I soldi provenivano della cassette delle offerte.

Prete ludopatico

Don Giuseppe Modena, sacerdote che ha guidato la stessa parrocchia, in provincia di Verona, per dieci anni, dal 2007 al 2017, è stato all'improvviso trasferito nella Direzione del Centro Diocesano di Spiritualità "San Fidenzio" e ora finalmente si è saputo perché: a causa della sua ludopatia aveva accumulato 900mila euro di debiti e stava provando a ripagarli usando i soldi dei fedeli.

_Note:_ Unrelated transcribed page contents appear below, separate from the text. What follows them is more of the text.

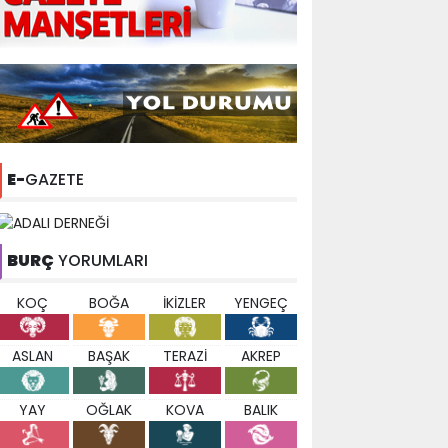
E-
GAZETE
BURÇ
YORUMLARI
KOÇ
BOĞA
İKİZLER
YENGEÇ
ASLAN
BAŞAK
TERAZİ
AKREP
YAY
OĞLAK
KOVA
BALIK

Don Giuseppe chiedeva ai parrocchiani di essere generosi e spesso domandava loro dei prestiti, oltre alle offerte, perché, diceva, si dovevano fare dei lavori alla parrocchia e si dovevano aiutare altri parrocchiani che erano in situazione di povertà. Invece, quei soldi, se li giocava alle slot machine.

Ora che i parrocchiani sono venuti a sapere il vero motivo del suo trasferimento, pretendono i soldi delle offerte indietro, perché non sono stati usati per scopi benefici come loro pensavano quando le hanno donate.

Il vescovo Giuseppe Zenti, tramite il suo portavoce don Stefano Origano, ha fatto sapere di essere disposto a organizzare un confronto tra il prete ludopatico e i fedeli in modo da trovare una soluzione a questa spiacevole situazione.

Di certo 900mila euro sono tantissimi, segno che Don Giuseppe Modena ha agito in malafede per potersi procurare i soldi da giocare alle macchinette, raccontando bugie e trafugando le cassette delle offerte.